Data for this task →
····················

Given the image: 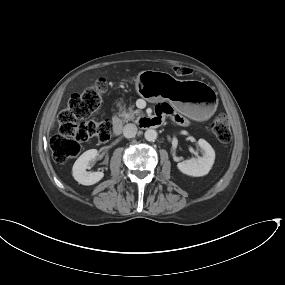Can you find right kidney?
Here are the masks:
<instances>
[{
  "label": "right kidney",
  "instance_id": "right-kidney-1",
  "mask_svg": "<svg viewBox=\"0 0 285 285\" xmlns=\"http://www.w3.org/2000/svg\"><path fill=\"white\" fill-rule=\"evenodd\" d=\"M98 155L96 149H90L84 152L74 163L72 168V176L82 185H93L99 182L103 177V172H87L86 169L90 161Z\"/></svg>",
  "mask_w": 285,
  "mask_h": 285
}]
</instances>
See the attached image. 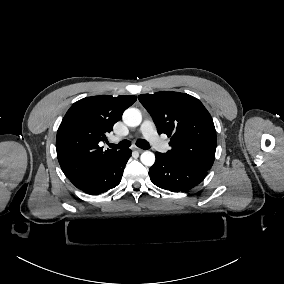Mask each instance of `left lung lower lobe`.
<instances>
[{
    "label": "left lung lower lobe",
    "mask_w": 284,
    "mask_h": 284,
    "mask_svg": "<svg viewBox=\"0 0 284 284\" xmlns=\"http://www.w3.org/2000/svg\"><path fill=\"white\" fill-rule=\"evenodd\" d=\"M156 161L149 169L151 181L158 187L172 192H187L206 177L208 170L169 159L156 152Z\"/></svg>",
    "instance_id": "obj_1"
}]
</instances>
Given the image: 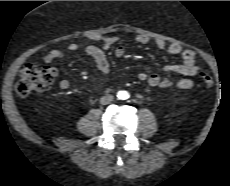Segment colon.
<instances>
[{"label":"colon","instance_id":"colon-1","mask_svg":"<svg viewBox=\"0 0 230 186\" xmlns=\"http://www.w3.org/2000/svg\"><path fill=\"white\" fill-rule=\"evenodd\" d=\"M56 75L57 70L54 67L28 64L21 71L20 78L16 84V93L25 97L42 91L52 84ZM196 75L205 87L211 88L214 85L213 79L206 73L199 71Z\"/></svg>","mask_w":230,"mask_h":186}]
</instances>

····················

What is being asked → Every line above with the word "rule" is to be copied out.

Reply to the task →
  "mask_svg": "<svg viewBox=\"0 0 285 285\" xmlns=\"http://www.w3.org/2000/svg\"><path fill=\"white\" fill-rule=\"evenodd\" d=\"M98 155L96 149H90L84 152L74 163L72 168V176L82 185H93L99 182L103 177V172H87L86 169L90 161Z\"/></svg>",
    "mask_svg": "<svg viewBox=\"0 0 284 284\" xmlns=\"http://www.w3.org/2000/svg\"><path fill=\"white\" fill-rule=\"evenodd\" d=\"M156 161L149 169L151 181L158 187L172 192H187L206 177L208 170L169 159L156 152Z\"/></svg>",
[{"label":"colon","instance_id":"colon-1","mask_svg":"<svg viewBox=\"0 0 230 186\" xmlns=\"http://www.w3.org/2000/svg\"><path fill=\"white\" fill-rule=\"evenodd\" d=\"M56 75L57 70L54 67L28 64L21 71L20 78L16 84V93L25 97L42 91L52 84ZM196 75L205 87L211 88L214 85L213 79L206 73L199 71Z\"/></svg>","mask_w":230,"mask_h":186}]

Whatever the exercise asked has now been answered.